Szostak et al. (120) using RNA-Seq investigated the effect of a diet enriched in ω-6 and ω-3 fatty acids on pig liver transcriptomic gene expression. Dietary ω-3 fatty acids increased the expression of genes related to fatty acid β-oxidation. The expression of the cytochrome P450 family 7 subfamily A member 1 (CYP7A1), a key member in the PPAR signaling pathway, was significantly decreased. CYP7A1 is regulated by liver X receptor (LXR), a key nuclear receptor that regulates the expression of genes involved in hepatic bile and fatty acid synthesis, Glc metabolism, and sterol efflux (121). Moreover, the expression of lipogenic genes, such as acetyl-CoA carboxylase-1 (ACACA) and fatty acid synthase (FASN), was decreased, indicating a decreased production of SCFAs. These results suggested that a decreased ratio of ω-6 to ω-3 fatty acid could alter the PUFA metabolic pathway.
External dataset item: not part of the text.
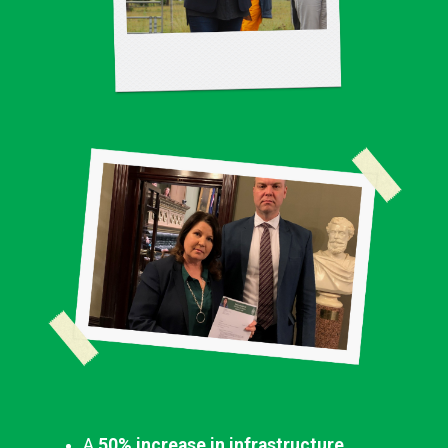
A
50% increase in infrastructure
Integration of all the knowledge obtained from the previous studies not only will better our understanding of nutrient–gene interactions but also can be applied to develop feeding strategies to improve the production efficiency of the swine industry. In addition, the International Swine Methylome Consortium recently started to function for generation of a porcine reference methylome map, which can help to explain the methylation pattern in the swine genome (122). Altogether, the combination of genomic information, growth performance data, and marker-assisted selection technology will provide great potential to significantly improve swine production efficiency.

Conclusions

In short, the novel RNA-Seq technology for transcriptomics analyses of living organisms is considered as a powerful approach to better understand molecular mechanisms in terms of nutrient–gene interactions, although the application of this technology still faces some technical challenges in both its experimental and computational aspects. For agricultural animals, scientists can use this technology to study some economically important production traits, such as feed efficiency, litter size, genetic markers, and breed selection, although the magnitude of this use is still limited. Because RNA-Seq holds great potential to be employed to explore the new insights into the understanding of nutrient regulation of animal growth, development, health, and reproduction, it is expected that the application of RNA-Seq in animal nutrition studies to elucidate the molecular mechanisms, especially in terms of nutrient–gene or environment–gene interactions, will greatly enhance our research capacity in the foreseeable future.